If style isn't king, what is? I don't know. Go back to story and start from there.

Anonymous tublecane September 03, 2017 7:18 PM  

@34-"He's one of the best examples of why a prose writer needs a command of poetry to get the timing right"

The fact that there's probably only been one novelist who was also a great poet, at least in English (I take the word of others for such writers as Pushkin, for instance, being great poets and prose writers)--i.e. Thomas Hardy--speaks against your point. Depends on what you have in mind for a command of poetry, I suppose. Maybe more than mere command spoils the effect.

However, I'm not sure you need even the proficiency of a Tolkien. Most great novelists probably fall fall short of Tolkien as poets.

I imagine poets are better generally at timing than other writers, because their form is all about rhythm (or used to be). But timing in prose isn't the sane as timing in poetry. And I don't think I'd like prose to be rhythmic in the manner of poetry (despite one of the commonest adjectives used to praise prose writing being "lyrical"). Because it would come off like a chant, or something.

Not if you used it sparsely of course. But who needs the skills of an actual poet to employ deliberate rhythm for short bursts?

Anonymous tublecane September 03, 2017 7:29 PM  

@106-I should add that the reason why poets other than Hardy didn't also become great novelists, or vice-versa, could be because they merely didn't have an interest. Or because they specialized, in the manner of all-sport athletes who pick a sport and run with it before or after high school or college. In the case of Shakespeare, for instance, there isn't really any doubt he could've written a great novel--had he been interested in doing so and had the novel been a developed firm in his time--is there? His plays feature plenty of fabulous prose.

Ah, but that's Shakespeare. Plenty of known poets have written novels and novelists poems. They simply aren't as good, on the whole, at one or the other. Robert Penn Warren was a much better novelist than poet, in my opinion. The Nabokov novel Pale Fire, in a bit of formal horseplay, is told through pretended endnotes, as I recall, from a poem of the same title. Does anyone remember the poem separately? If they remember it at all, it's probably for the story wrapped around it.

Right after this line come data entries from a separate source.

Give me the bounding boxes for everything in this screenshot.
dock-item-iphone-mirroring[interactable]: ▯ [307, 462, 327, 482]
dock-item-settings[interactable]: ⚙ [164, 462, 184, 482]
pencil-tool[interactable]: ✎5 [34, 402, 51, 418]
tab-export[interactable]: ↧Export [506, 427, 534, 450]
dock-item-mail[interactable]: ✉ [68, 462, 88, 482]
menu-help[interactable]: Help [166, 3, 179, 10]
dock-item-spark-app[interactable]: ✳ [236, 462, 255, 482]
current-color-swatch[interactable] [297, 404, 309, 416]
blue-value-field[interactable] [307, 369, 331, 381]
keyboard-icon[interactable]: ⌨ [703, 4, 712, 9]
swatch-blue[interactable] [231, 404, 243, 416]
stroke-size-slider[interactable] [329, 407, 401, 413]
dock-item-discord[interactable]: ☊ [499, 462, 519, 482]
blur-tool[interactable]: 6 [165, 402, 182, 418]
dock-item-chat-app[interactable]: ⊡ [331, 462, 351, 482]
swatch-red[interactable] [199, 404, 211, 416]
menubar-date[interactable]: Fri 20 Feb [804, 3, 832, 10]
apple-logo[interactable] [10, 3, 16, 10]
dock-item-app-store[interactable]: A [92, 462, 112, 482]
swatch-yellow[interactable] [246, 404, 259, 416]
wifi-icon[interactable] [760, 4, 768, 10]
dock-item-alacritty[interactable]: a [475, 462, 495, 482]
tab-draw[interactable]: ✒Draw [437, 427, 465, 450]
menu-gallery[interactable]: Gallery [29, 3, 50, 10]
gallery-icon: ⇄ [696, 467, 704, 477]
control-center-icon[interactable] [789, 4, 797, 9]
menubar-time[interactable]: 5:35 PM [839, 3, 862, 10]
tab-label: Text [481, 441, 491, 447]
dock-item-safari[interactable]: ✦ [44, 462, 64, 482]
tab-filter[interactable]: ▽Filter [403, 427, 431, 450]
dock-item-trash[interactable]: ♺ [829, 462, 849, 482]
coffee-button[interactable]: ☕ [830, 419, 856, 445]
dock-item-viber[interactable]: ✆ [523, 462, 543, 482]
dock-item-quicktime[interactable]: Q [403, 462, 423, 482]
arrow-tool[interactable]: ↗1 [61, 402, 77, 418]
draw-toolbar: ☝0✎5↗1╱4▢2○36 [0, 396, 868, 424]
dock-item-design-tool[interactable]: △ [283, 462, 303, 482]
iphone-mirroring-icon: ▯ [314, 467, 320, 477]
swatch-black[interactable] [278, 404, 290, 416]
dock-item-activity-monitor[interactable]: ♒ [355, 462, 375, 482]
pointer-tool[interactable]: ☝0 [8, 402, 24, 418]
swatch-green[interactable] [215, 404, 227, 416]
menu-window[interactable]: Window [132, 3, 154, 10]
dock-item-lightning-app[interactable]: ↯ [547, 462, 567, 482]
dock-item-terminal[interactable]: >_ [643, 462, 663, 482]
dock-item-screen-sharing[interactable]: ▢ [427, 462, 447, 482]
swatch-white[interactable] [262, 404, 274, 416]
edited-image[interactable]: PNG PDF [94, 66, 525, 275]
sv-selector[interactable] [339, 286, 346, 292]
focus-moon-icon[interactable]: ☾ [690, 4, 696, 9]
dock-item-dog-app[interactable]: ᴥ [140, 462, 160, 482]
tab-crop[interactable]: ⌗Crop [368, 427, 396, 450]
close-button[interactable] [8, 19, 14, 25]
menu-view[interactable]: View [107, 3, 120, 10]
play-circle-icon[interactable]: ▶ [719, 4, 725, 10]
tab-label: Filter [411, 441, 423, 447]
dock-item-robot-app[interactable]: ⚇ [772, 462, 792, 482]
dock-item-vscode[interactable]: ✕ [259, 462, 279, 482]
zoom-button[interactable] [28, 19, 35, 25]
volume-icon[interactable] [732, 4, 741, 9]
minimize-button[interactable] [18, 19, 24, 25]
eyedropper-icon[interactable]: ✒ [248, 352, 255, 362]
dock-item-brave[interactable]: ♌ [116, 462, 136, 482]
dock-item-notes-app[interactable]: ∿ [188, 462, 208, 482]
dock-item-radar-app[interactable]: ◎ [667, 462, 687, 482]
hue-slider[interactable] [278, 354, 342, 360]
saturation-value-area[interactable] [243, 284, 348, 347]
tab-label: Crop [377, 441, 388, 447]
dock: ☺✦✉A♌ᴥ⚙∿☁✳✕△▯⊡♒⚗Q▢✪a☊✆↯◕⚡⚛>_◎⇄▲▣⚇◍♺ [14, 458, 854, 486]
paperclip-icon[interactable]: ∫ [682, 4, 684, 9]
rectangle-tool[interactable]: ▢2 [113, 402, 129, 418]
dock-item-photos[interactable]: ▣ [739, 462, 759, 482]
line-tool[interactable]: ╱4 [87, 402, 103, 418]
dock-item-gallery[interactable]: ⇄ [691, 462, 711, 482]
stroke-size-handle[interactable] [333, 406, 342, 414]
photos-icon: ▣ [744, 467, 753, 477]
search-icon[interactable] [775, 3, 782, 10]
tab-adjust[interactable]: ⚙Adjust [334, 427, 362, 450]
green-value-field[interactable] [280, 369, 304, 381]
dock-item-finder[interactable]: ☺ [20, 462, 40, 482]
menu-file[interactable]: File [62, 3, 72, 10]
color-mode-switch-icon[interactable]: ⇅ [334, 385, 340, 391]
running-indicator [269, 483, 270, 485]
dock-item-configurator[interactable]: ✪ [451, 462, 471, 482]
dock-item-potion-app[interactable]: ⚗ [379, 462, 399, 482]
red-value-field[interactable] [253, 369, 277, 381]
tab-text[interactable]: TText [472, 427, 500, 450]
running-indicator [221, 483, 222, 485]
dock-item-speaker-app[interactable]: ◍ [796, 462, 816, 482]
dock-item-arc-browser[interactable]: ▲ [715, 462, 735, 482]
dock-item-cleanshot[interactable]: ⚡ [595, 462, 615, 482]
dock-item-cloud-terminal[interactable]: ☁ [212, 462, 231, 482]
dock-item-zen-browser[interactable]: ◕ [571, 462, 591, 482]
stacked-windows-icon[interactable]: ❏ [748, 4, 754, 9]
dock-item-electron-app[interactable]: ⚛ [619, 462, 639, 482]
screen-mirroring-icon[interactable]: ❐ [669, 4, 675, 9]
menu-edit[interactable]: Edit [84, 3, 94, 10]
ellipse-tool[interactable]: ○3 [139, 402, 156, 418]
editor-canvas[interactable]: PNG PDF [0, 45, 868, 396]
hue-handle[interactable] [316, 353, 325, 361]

Blogger Ja D September 03, 2017 9:34 PM  

Any thoughts on Davis Gemmell?

Anonymous VFM #6306 September 03, 2017 11:42 PM  

S.J.W. is a bad writer who writes bad.

Blogger pdwalker September 04, 2017 7:14 AM  

> Charged through the last 200-300 pages like a raped ape.

I think you were supposed to use the Cheetah metaphor, like... like a Cheetah, running away from a bad analogy

Anonymous Anonymous September 04, 2017 7:37 AM  

It's a wonder he's not invoicing you, considering the hours he's putting into it.

Anonymous Bowman September 04, 2017 9:57 AM  

How ironic the lefty review ("supreme commander talks like a supreme commander, how boring!") is frown upon by another leftist because the tone of the review isn't lefty enough (too much talking, not enough snarks).

Anonymous Morgan September 04, 2017 9:34 PM  

From John Clute's ENCYCLOPEDIA OF FANTASY (1997): "There is a smell of greasepaint to the MM oeuvre; even the bondage of the Eternal Champion himself is peculiarly and deliberately arbitrary – most of the Avatars are in any case granted frequent paroles, and manifest themselves in various worlds, under various names. The avatar masks they wear can, almost always, be shed. And, just as the Commedic instability of the Multiverse worlds constitutes a Thinning of the autonomous venue that most fantasy novels inhabit, so the Eternal Champion parodies the hero of the Monomyth, subjecting his generic model to a similarly constant thinning. Robert E Howard's Conan, though an immensely less sophisticated creation, is far more real to most readers than Elric, who is a deliberate Parody of Conan."